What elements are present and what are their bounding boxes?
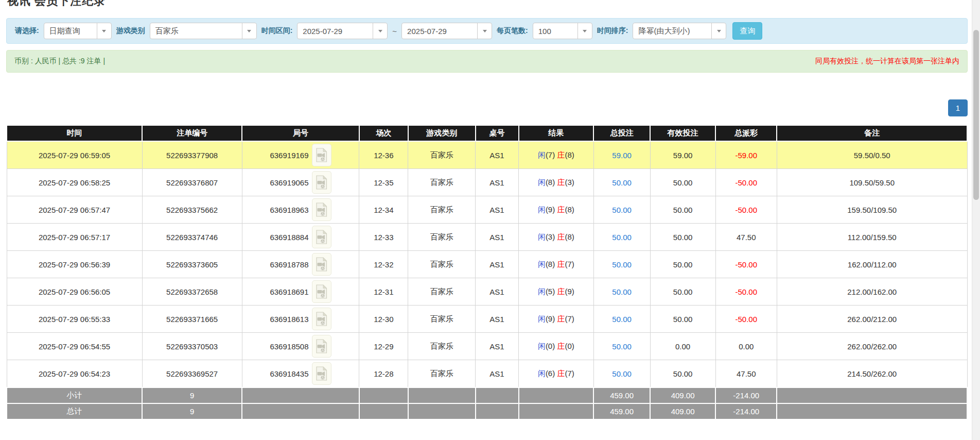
round-id-with-video: 636918884 — [244, 226, 357, 248]
total-bet-link[interactable]: 50.00 — [612, 206, 632, 214]
page-size-select[interactable]: 100 — [533, 23, 592, 39]
time-sort-select[interactable]: 降幂(由大到小) — [633, 23, 726, 39]
cell-round-id: 636918508 — [242, 333, 359, 360]
date-from-value: 2025-07-29 — [297, 23, 373, 39]
cell-time: 2025-07-29 06:56:39 — [7, 251, 142, 278]
cell-table-no: AS1 — [476, 169, 519, 196]
page-button-1[interactable]: 1 — [948, 99, 968, 116]
table-row: 2025-07-29 06:56:05522693372658636918691… — [7, 278, 967, 306]
cell-total-bet[interactable]: 50.00 — [593, 360, 650, 388]
video-replay-button[interactable] — [312, 280, 331, 303]
round-id-with-video: 636918508 — [244, 335, 357, 358]
chevron-down-icon[interactable] — [97, 23, 111, 39]
header-payout: 总派彩 — [715, 125, 777, 141]
video-record-icon — [316, 312, 327, 326]
cell-table-no: AS1 — [476, 278, 519, 306]
cell-table-no: AS1 — [476, 360, 519, 388]
chevron-down-icon[interactable] — [711, 23, 726, 39]
total-bet-link[interactable]: 50.00 — [612, 342, 632, 351]
round-id-with-video: 636918691 — [244, 280, 357, 303]
summary-empty — [359, 387, 408, 403]
result-score: (7) — [565, 314, 574, 323]
video-replay-button[interactable] — [312, 226, 331, 248]
pagination: 1 — [6, 99, 968, 116]
total-bet-link[interactable]: 50.00 — [612, 287, 632, 296]
result-score: (9) — [546, 314, 555, 323]
header-bet-id: 注单编号 — [142, 125, 242, 141]
header-result: 结果 — [519, 125, 594, 141]
video-replay-button[interactable] — [312, 144, 331, 166]
chevron-down-icon[interactable] — [373, 23, 387, 39]
cell-time: 2025-07-29 06:54:23 — [7, 360, 142, 388]
cell-total-bet[interactable]: 50.00 — [593, 278, 650, 306]
cell-result: 闲(6) 庄(7) — [519, 360, 594, 388]
currency-total-text: 币别 : 人民币 | 总共 :9 注单 | — [14, 57, 105, 66]
table-row: 2025-07-29 06:59:05522693377908636919169… — [7, 141, 967, 169]
round-id-with-video: 636919065 — [244, 171, 357, 194]
chevron-down-icon[interactable] — [577, 23, 592, 39]
player-result-label: 闲 — [538, 314, 546, 323]
cell-session: 12-28 — [359, 360, 408, 388]
player-result-label: 闲 — [538, 260, 546, 268]
video-replay-button[interactable] — [312, 308, 331, 330]
video-replay-button[interactable] — [312, 335, 331, 358]
total-bet-link[interactable]: 50.00 — [612, 260, 632, 269]
cell-total-bet[interactable]: 50.00 — [593, 251, 650, 278]
chevron-down-icon[interactable] — [242, 23, 256, 39]
cell-total-bet[interactable]: 50.00 — [593, 196, 650, 224]
cell-payout: -50.00 — [715, 306, 777, 333]
game-type-value: 百家乐 — [150, 23, 242, 39]
time-sort-value: 降幂(由大到小) — [633, 23, 711, 39]
total-bet-link[interactable]: 50.00 — [612, 315, 632, 324]
cell-valid-bet: 50.00 — [650, 360, 715, 388]
total-bet-link[interactable]: 50.00 — [612, 233, 632, 242]
summary-empty — [359, 403, 408, 419]
total-bet-link[interactable]: 50.00 — [612, 369, 632, 378]
summary-count: 9 — [142, 387, 242, 403]
cell-total-bet[interactable]: 50.00 — [593, 333, 650, 360]
subtotal-row: 小计9459.00409.00-214.00 — [7, 387, 967, 403]
vertical-scrollbar-thumb[interactable] — [973, 30, 979, 200]
cell-round-id: 636918963 — [242, 196, 359, 224]
result-score: (3) — [565, 178, 574, 187]
page-size-label: 每页笔数: — [497, 26, 528, 36]
result-score: (9) — [546, 205, 555, 214]
video-replay-button[interactable] — [312, 171, 331, 194]
video-replay-button[interactable] — [312, 253, 331, 276]
cell-remark: 212.00/162.00 — [777, 278, 967, 306]
cell-total-bet[interactable]: 59.00 — [593, 141, 650, 169]
vertical-scrollbar-track[interactable] — [972, 0, 980, 440]
header-valid-bet: 有效投注 — [650, 125, 715, 141]
cell-game-type: 百家乐 — [408, 141, 476, 169]
banker-result-label: 庄 — [557, 178, 565, 187]
video-replay-button[interactable] — [312, 198, 331, 221]
cell-valid-bet: 50.00 — [650, 251, 715, 278]
cell-payout: 47.50 — [715, 360, 777, 388]
cell-result: 闲(9) 庄(8) — [519, 196, 594, 224]
banker-result-label: 庄 — [557, 369, 565, 378]
cell-bet-id: 522693373605 — [142, 251, 242, 278]
cell-total-bet[interactable]: 50.00 — [593, 224, 650, 251]
cell-bet-id: 522693376807 — [142, 169, 242, 196]
chevron-down-icon[interactable] — [477, 23, 492, 39]
video-record-icon — [316, 175, 327, 190]
video-replay-button[interactable] — [312, 362, 331, 385]
time-range-label: 时间区间: — [261, 26, 293, 36]
search-button[interactable]: 查询 — [732, 22, 762, 40]
table-row: 2025-07-29 06:55:33522693371665636918613… — [7, 306, 967, 333]
cell-total-bet[interactable]: 50.00 — [593, 306, 650, 333]
cell-bet-id: 522693371665 — [142, 306, 242, 333]
game-type-select[interactable]: 百家乐 — [150, 23, 257, 39]
summary-empty — [242, 387, 359, 403]
cell-total-bet[interactable]: 50.00 — [593, 169, 650, 196]
result-score: (8) — [565, 232, 574, 241]
date-to-select[interactable]: 2025-07-29 — [401, 23, 492, 39]
cell-remark: 109.50/59.50 — [777, 169, 967, 196]
round-id-value: 636918884 — [270, 233, 308, 242]
total-bet-link[interactable]: 59.00 — [612, 151, 632, 160]
player-result-label: 闲 — [538, 287, 546, 296]
table-row: 2025-07-29 06:57:47522693375662636918963… — [7, 196, 967, 224]
total-bet-link[interactable]: 50.00 — [612, 178, 632, 187]
query-type-select[interactable]: 日期查询 — [44, 23, 112, 39]
date-from-select[interactable]: 2025-07-29 — [297, 23, 388, 39]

..............................

# Work request
Copy out whichever lines of the listing contain the word "record".

# Reply to the task
video-record-icon — [316, 312, 327, 326]
video-record-icon — [316, 175, 327, 190]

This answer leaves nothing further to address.